Although life saving clubs and state services including the Westpac Lifesaver Rescue Helicopter Service will remain on standby during the cooler months, the lowering of the red and yellow flags marks the end of regular lifesaving patrols until next summer.
LSV’s general manager lifesaving services Liam Krige thanked volunteers for their extraordinary efforts in preventing tragedies around our waterways.
“So far, it’s looking like we will exceed the 200,000 cumulative patrol hours we achieved last year. Over another busy and challenging season, we are proud to have been able to keep the Victorian community safe,” Mr Krige said.

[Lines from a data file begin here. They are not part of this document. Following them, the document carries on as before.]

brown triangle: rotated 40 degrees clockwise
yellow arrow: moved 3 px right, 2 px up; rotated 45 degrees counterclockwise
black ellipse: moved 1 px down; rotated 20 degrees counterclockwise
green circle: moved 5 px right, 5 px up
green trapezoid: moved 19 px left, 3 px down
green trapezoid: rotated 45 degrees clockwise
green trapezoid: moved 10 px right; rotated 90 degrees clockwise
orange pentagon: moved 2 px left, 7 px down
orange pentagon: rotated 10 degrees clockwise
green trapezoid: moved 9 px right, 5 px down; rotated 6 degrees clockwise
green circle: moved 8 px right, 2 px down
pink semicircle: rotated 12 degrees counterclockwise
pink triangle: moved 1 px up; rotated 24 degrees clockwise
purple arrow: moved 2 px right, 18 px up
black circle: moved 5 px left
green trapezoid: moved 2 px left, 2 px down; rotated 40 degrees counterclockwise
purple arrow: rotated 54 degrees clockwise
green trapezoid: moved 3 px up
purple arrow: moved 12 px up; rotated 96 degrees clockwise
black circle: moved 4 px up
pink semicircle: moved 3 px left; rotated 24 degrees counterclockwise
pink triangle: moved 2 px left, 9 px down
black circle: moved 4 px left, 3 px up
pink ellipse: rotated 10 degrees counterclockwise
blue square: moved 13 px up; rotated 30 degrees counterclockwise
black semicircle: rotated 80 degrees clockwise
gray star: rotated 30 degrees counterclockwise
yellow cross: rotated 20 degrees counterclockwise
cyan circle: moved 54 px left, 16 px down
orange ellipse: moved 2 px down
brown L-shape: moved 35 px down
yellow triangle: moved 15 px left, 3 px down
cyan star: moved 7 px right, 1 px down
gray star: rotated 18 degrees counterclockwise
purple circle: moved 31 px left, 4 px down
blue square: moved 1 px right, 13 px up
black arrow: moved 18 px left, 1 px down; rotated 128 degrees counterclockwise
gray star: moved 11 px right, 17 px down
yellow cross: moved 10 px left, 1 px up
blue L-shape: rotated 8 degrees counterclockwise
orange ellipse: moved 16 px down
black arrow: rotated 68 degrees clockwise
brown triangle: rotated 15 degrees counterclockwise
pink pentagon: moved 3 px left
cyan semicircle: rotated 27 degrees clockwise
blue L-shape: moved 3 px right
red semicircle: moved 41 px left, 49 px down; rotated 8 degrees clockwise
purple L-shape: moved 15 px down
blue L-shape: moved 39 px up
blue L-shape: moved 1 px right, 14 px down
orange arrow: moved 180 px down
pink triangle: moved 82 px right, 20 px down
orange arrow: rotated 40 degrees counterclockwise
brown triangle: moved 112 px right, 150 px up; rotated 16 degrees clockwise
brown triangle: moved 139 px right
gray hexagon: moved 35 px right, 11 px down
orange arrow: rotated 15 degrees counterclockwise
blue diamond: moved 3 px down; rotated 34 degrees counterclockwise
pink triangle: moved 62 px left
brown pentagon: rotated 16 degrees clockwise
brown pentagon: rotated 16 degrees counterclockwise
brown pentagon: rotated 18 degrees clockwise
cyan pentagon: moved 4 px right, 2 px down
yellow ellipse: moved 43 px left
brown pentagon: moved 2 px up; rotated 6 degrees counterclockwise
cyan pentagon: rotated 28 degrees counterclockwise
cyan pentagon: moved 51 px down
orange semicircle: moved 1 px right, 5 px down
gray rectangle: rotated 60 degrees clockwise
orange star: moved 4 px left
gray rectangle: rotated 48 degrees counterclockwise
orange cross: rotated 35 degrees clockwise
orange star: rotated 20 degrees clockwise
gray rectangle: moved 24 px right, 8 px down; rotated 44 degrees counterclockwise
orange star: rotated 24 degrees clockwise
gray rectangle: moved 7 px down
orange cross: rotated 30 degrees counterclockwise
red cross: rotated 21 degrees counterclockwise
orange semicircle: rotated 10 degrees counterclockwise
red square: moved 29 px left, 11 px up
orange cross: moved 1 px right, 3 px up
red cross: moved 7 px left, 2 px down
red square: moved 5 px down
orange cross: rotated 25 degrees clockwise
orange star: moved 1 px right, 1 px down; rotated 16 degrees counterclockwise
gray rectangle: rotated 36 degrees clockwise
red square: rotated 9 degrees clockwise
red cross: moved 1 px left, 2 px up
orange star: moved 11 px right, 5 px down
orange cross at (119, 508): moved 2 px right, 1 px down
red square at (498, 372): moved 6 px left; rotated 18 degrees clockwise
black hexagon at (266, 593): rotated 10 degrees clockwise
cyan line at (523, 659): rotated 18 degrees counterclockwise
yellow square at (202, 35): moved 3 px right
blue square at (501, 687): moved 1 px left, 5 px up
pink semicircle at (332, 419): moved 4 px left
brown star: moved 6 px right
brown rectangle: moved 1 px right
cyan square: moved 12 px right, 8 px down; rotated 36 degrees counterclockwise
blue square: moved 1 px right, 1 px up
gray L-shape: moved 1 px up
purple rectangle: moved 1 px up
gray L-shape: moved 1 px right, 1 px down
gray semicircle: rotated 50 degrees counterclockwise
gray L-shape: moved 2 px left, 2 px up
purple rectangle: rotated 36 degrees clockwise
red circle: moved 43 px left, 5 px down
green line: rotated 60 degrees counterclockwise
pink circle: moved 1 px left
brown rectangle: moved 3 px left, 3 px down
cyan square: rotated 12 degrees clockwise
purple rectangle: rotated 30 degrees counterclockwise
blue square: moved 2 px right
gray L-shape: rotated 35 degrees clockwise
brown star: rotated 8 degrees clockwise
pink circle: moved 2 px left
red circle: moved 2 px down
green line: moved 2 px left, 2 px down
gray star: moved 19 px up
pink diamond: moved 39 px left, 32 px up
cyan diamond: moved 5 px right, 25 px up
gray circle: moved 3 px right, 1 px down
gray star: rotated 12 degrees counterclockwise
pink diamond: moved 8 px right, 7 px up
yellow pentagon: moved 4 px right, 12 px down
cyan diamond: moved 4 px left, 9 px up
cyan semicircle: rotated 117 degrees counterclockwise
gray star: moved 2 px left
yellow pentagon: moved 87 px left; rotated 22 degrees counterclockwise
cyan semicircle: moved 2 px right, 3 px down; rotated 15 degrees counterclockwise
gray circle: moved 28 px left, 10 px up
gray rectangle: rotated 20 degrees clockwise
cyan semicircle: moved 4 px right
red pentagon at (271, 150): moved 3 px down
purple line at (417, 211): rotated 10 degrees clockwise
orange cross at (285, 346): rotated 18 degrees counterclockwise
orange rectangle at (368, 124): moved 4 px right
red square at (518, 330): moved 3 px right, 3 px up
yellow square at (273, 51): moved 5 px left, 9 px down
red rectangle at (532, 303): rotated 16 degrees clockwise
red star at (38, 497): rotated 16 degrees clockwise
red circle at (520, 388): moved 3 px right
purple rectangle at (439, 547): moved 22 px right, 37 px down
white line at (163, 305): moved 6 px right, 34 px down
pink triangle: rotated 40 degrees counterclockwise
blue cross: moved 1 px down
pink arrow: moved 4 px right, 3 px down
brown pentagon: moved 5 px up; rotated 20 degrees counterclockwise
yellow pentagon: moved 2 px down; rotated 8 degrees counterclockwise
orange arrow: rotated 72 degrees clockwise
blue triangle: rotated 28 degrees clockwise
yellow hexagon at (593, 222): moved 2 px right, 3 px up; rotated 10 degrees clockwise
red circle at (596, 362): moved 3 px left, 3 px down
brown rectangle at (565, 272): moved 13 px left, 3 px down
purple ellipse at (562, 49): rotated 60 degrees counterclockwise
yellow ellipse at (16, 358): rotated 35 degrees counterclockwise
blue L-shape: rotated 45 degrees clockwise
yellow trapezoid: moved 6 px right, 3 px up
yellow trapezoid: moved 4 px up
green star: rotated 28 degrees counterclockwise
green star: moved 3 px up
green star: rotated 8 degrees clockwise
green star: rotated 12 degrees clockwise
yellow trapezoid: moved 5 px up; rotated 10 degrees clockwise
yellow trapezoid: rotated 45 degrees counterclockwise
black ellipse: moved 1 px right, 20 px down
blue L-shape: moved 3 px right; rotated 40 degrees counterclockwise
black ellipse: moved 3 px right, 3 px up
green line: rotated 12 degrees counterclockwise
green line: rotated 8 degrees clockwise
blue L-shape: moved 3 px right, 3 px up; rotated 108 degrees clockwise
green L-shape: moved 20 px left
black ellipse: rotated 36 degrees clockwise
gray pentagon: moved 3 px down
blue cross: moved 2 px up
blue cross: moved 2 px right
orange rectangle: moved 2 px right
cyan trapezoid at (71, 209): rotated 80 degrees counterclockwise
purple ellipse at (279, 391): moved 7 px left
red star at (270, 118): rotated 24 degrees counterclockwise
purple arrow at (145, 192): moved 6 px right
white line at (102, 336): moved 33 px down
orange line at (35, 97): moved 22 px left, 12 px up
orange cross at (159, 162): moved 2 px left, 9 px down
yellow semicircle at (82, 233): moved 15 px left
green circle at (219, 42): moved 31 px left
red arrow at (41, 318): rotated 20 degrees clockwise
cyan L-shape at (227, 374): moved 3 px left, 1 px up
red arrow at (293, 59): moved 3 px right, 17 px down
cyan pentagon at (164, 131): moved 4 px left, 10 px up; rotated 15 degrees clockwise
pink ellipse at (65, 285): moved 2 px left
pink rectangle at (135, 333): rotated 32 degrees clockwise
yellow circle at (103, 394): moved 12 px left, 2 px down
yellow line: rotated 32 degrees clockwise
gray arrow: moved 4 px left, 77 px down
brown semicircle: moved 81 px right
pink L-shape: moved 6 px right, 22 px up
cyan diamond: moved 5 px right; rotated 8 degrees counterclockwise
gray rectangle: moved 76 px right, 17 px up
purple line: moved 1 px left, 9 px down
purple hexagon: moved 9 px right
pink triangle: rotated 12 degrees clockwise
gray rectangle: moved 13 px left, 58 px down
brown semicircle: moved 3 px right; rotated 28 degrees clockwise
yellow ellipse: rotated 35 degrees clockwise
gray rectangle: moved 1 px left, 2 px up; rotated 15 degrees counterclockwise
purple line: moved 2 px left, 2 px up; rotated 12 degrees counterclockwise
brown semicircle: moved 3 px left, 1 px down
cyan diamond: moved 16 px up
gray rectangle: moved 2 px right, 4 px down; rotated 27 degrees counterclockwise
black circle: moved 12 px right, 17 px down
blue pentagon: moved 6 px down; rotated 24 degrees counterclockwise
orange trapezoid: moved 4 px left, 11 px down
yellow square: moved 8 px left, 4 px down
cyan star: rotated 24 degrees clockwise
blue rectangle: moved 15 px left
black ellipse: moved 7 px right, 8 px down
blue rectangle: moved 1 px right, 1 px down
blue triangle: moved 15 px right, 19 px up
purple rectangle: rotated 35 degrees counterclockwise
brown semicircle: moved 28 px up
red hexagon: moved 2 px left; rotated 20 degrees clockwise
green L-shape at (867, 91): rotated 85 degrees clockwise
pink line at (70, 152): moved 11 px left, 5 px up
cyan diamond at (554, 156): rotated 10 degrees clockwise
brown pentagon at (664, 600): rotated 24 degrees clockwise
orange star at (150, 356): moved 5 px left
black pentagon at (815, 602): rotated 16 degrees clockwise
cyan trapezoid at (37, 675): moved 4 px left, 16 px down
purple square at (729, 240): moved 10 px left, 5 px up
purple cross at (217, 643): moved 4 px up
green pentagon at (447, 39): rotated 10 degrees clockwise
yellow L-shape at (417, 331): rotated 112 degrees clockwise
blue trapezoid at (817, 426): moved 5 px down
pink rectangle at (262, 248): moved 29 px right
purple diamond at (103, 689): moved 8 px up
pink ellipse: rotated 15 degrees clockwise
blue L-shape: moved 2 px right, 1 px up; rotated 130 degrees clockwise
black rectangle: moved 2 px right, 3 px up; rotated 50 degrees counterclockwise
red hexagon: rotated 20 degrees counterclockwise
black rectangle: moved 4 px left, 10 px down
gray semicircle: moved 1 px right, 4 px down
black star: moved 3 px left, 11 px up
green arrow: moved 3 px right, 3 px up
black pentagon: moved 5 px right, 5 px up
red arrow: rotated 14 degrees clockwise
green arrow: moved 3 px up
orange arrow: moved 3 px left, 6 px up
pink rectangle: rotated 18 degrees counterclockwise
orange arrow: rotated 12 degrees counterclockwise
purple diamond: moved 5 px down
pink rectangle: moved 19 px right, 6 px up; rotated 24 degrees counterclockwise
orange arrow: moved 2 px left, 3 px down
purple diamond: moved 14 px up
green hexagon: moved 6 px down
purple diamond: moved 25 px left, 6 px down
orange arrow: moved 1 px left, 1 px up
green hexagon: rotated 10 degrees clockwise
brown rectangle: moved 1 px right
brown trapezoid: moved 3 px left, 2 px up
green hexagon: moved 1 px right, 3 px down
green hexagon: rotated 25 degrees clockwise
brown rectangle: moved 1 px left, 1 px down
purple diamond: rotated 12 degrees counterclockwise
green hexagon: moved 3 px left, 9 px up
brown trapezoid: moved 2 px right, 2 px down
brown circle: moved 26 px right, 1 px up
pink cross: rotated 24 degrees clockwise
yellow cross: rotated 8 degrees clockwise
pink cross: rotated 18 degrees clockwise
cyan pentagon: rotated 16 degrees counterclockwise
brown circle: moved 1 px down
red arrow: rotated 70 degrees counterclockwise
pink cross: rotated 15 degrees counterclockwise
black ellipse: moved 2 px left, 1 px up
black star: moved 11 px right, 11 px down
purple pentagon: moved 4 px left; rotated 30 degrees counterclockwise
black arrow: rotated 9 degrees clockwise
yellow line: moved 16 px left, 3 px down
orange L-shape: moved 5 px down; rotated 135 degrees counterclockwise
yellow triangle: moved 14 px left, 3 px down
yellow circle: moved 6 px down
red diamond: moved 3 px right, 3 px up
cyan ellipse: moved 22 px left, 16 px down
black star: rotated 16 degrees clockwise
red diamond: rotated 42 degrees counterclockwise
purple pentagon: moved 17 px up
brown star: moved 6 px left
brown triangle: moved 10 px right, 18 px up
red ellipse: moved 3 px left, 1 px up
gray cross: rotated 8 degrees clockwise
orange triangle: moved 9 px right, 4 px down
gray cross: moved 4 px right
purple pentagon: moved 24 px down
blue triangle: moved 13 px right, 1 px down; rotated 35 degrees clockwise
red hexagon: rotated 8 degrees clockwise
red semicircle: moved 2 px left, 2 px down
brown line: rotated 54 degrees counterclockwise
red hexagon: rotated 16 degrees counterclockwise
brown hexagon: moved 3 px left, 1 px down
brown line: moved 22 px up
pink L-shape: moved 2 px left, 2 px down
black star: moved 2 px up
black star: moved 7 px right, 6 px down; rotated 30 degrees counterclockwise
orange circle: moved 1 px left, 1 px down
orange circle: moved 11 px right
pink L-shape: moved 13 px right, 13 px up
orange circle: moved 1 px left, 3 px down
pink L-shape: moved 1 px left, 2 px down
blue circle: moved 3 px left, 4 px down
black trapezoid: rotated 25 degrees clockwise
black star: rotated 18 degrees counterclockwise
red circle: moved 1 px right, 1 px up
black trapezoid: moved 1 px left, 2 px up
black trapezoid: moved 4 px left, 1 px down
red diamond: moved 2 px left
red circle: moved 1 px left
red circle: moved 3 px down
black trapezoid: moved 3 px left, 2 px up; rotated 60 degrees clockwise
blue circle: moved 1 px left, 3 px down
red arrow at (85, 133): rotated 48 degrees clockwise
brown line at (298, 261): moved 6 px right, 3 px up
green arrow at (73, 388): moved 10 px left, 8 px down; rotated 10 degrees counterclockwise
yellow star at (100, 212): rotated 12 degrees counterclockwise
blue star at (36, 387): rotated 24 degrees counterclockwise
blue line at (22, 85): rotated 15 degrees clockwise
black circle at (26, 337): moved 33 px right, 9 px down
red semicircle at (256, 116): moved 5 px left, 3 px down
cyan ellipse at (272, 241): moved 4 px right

“Volunteering is at the heart of everything we do at LSV, and we want to thank our incredible and dedicated members who performed over 700 rescues. That’s an 18 per cent increase on last summer, the previous record-holder.
“Things may have looked very different for those people if our lifesavers and lifeguards were not there.”
“The best time to prepare for next summer is now, so we encourage anyone looking to brush up on their swimming and water safety skills to enroll in swimming lessons in the off season.”
The 2021-22 lifesaving season was made possible thanks to a $4.5 million investment from the Victorian Government into lifesaving services, funding paid lifeguard patrols and state services including helicopter, drone, jet ski and marine search and rescue. Patrol season 2022 – 23 is expected to commence mid-November 2022.